Is there any hope from the housing sector?  Even some stability?

I will have some ideas in the conclusion, but first let us review last week's data.

 Background on "Weighing the Week Ahead"

There are many good sources for a list of upcoming events. In contrast, I single out what will be most important in the coming week.  My theme is an expert guess about what we will be watching on TV and reading in the mainstream media.  It is a focus on what I think is important for my trading and client portfolios.

This is unlike my other articles at "A Dash" where I develop a focused, logical argument with supporting data on a single theme. Here I am simply sharing my conclusions. Sometimes these are topics that I have already written about, and others are on my agenda. I am putting the news in context.

Readers often disagree with my conclusions. Do not be bashful. Join in and comment about what we should expect in the days ahead. This weekly piece emphasizes my opinions about what is really important and how to put the news in context. I have had great success with my approach, but feel free to disagree. That is what makes a market!

Last Week's Data

Each week I break down events into good and bad. Often there is "ugly" and on rare occasion something really good. My working definition of "good" has two components:

  1. The news is market-friendly. Our personal policy preferences are not relevant for this test. And especially — no politics.
  2. It is better than expectations.

The Good

The general economic data was a little better this week, while earnings were softer.
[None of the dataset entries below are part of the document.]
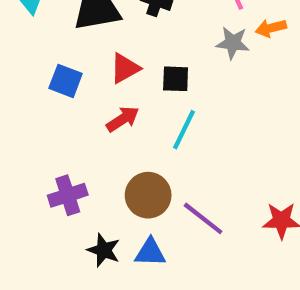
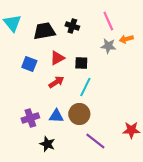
brown circle: (148, 195) -> (79, 114), moved
purple line: (203, 218) -> (95, 141), moved
blue triangle: (150, 252) -> (56, 116), moved

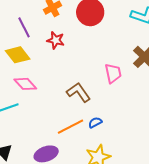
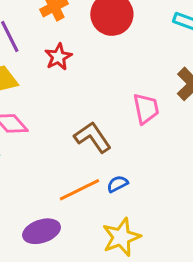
red star: (56, 40) -> (58, 57), turned 30

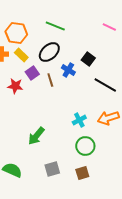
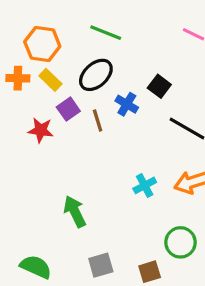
green arrow: (36, 136) -> (75, 211), turned 114
green circle: (85, 146) -> (180, 242), moved

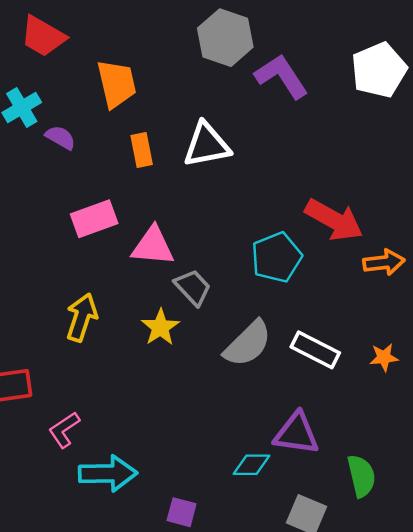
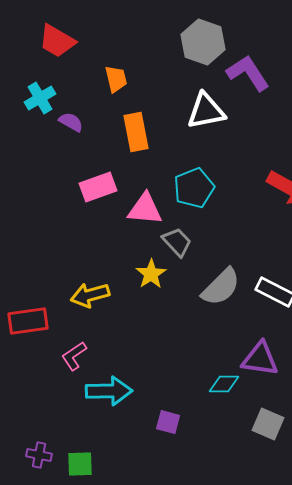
orange trapezoid: (117, 84) -> (116, 79), size x0.7
white triangle: (207, 145) -> (206, 111), moved
orange rectangle: (142, 150) -> (136, 132), size x1.4
cyan pentagon: (277, 257) -> (194, 188), moved
yellow arrow: (82, 317) -> (90, 295), moved, turned -123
  • The US posts a monthly budget surplus!  Let us not get carried away, however.  Tax revenues are better, but April is usually a good month.  Here is a chart from Scott Grannis.  We seem to have more balance.

Receipts and Outlays


  • Job openings are better.  I tend to view this as information about structural unemployment, but The Bonddad Blog sees it as a predictor of better employment data ahead.  It is an interesting analysis.  If you can figure out this chart you do not read to need the article.  For the 0ther 99.9% of you, check out the whole story!


  • Economists from a variety of sources see continuing economic growth.  These are really intelligent people who have professional careers in trying to get this right.  They are not employees of firms trying to sell stocks.  Despite this, many readers will decide that these sources are misguided.  They will instead listen to bloggers who have zilch as a track record (except maybe being "early" in forecasting the 2008 recession).  Go figure.


"Compared to last month's assessment, the CLIs for Japan and the United States show stronger signs of improvements in economic activity, pointing towards an expansion. In the Euro area, the CLIs for France and Italy continue to point to sluggish economic activity below long term trend. The CLIs for Germany and most other Euro area economies show slightly more positive signals.

The CLI for the United Kingdom and major emerging economies, in particular China, where the assessment points to above trend growth, are showing stronger positive signals compared to last month's assessment."

  • Consumer sentiment reached pre-recession levels according to the University of Michigan.  This probably reflected lower gas prices, although initial jobless claims have also been better.
  • Producer price increases were lower than expected — thanks to energy prices.


  • Initial jobless claims continued in the 360K range, suggesting that the April spike was seasonal.  We should continue to watch this series.

The Bad

The general economic news was not that bad, but some important specific stories dragged the market lower.

  • The earnings beat rate really tanked since the start of the season (via Bespoke).  The overall rate declined to 60% — not terrible, but lower than the average of 62%.  Read their entire article to see the post-earnings performance of specific companies.
  • JP Morgan announced a surprise trading loss.   The stock plunged, but that was only the start of the story.  Owners (like me) had to re-consider our positions.   Analysts like my colleague Scott Rothbort considered whether this story had broader implications.  I especially like this comprehensive analysis from Lisa Pollack at FT Alphaville.  After considering the evidence, you might enjoy voting in the poll at Wall Street All-Stars.
  • The trade deficit was higher.  This seems like bad news, but Steven Hansen explains that it shows higher economic activity.  (I'm scoring it as "bad" because that is the market interpretation, but I urge the deeper reading).
  • European governments are in flux.  Since the elections called into question the various austerity plans, the market reaction was negative.  For those of us who see the European situation as an ongoing multi-party process of negotiation and compromise, this seems like business as usual — not a reason for panic.

The Ugly

The US Constitution.  I am tired of listening to those blaming Congress and the politicians.  The individual actors are doing what you might expect to gain re-election.  Democratic government is supposed to hold them accountable, so what do we expect?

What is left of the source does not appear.